Every record below is to be retyped exactly, with the pictures left out.

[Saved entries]
---------------
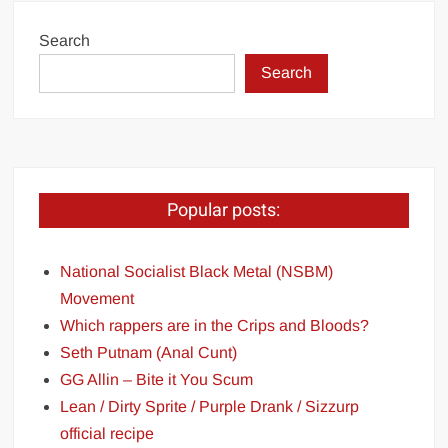
Search
Search
Popular posts:
National Socialist Black Metal (NSBM)
Movement
Which rappers are in the Crips and Bloods?
Seth Putnam (Anal Cunt)
GG Allin – Bite it You Scum
Lean / Dirty Sprite / Purple Drank / Sizzurp
official recipe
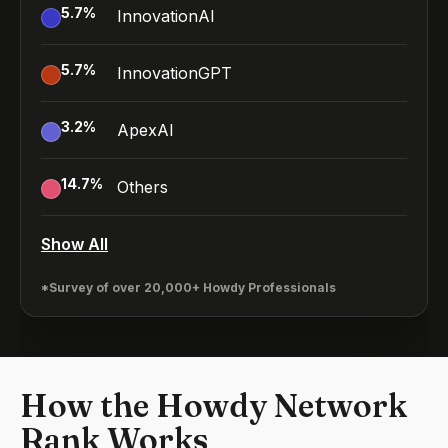
5.7
%
InnovationAI
5.7
%
InnovationGPT
3.2
%
ApexAI
14.7
%
Others
Show All
*Survey of over 20,000+ Howdy Professionals
How the Howdy Network
Rank Works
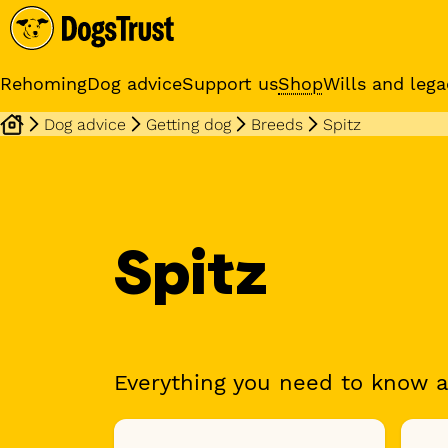
Rehoming
Dog advice
Support us
Shop
Wills and lega
Dog advice
Getting dog
Breeds
Spitz
Online training cours
Expert advice and practical
training classes
Spitz
Everything you need to know a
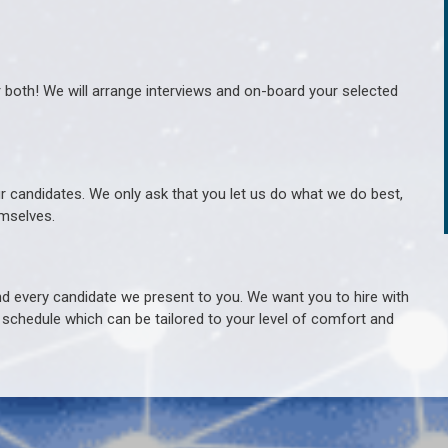
r both! We will arrange interviews and on-board your selected
ur candidates. We only ask that you let us do what we do best,
hemselves.
 every candidate we present to you. We want you to hire with
e schedule which can be tailored to your level of comfort and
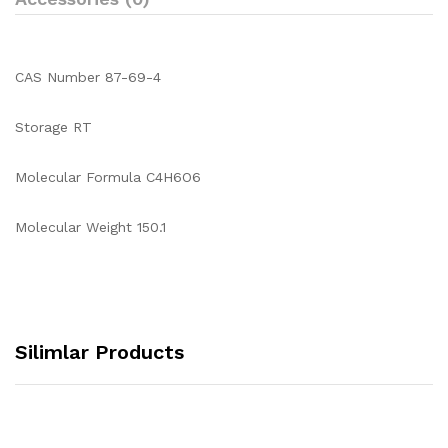
CAS Number 87-69-4
Storage RT
Molecular Formula C4H6O6
Molecular Weight 150.1
Silimlar Products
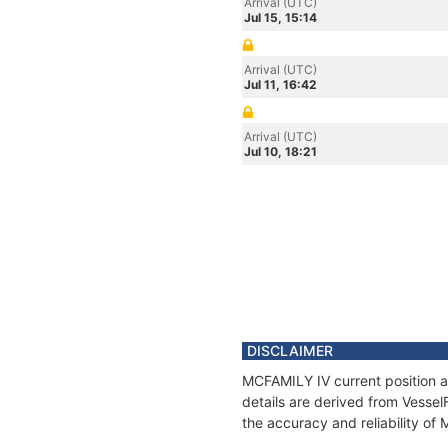
Arrival (UTC)
Jul 15, 15:14
Arrival (UTC)
Jul 11, 16:42
Arrival (UTC)
Jul 10, 18:21
DISCLAIMER
MCFAMILY IV current position a
details are derived from Vessel
the accuracy and reliability of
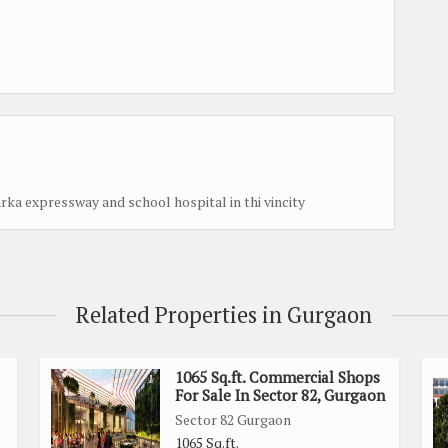
arka expressway and school hospital in thi vincity
Related Properties in Gurgaon
1065 Sq.ft. Commercial Shops
For Sale In Sector 82, Gurgaon
Sector 82 Gurgaon
1065 Sq.ft.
---------------
• [RESPONSE FOR THIS EXERCISE]
Search
Search
Popular posts:
National Socialist Black Metal (NSBM)
Movement
Which rappers are in the Crips and Bloods?
Seth Putnam (Anal Cunt)
GG Allin – Bite it You Scum
Lean / Dirty Sprite / Purple Drank / Sizzurp
official recipe
5.7
%
InnovationAI
5.7
%
InnovationGPT
3.2
%
ApexAI
14.7
%
Others
Show All
*Survey of over 20,000+ Howdy Professionals
How the Howdy Network
Rank Works
Rehoming
Dog advice
Support us
Shop
Wills and lega
Dog advice
Getting dog
Breeds
Spitz
Online training cours
Expert advice and practical
training classes
Spitz
Everything you need to know a
r both! We will arrange interviews and on-board your selected
ur candidates. We only ask that you let us do what we do best,
hemselves.
 every candidate we present to you. We want you to hire with
e schedule which can be tailored to your level of comfort and
CAS Number 87-69-4
Storage RT
Molecular Formula C4H6O6
Molecular Weight 150.1
Silimlar Products
Arrival (UTC)
Jul 15, 15:14
Arrival (UTC)
Jul 11, 16:42
Arrival (UTC)
Jul 10, 18:21
DISCLAIMER
MCFAMILY IV current position a
details are derived from Vessel
the accuracy and reliability of
arka expressway and school hospital in thi vincity
Related Properties in Gurgaon
1065 Sq.ft. Commercial Shops
For Sale In Sector 82, Gurgaon
Sector 82 Gurgaon
1065 Sq.ft.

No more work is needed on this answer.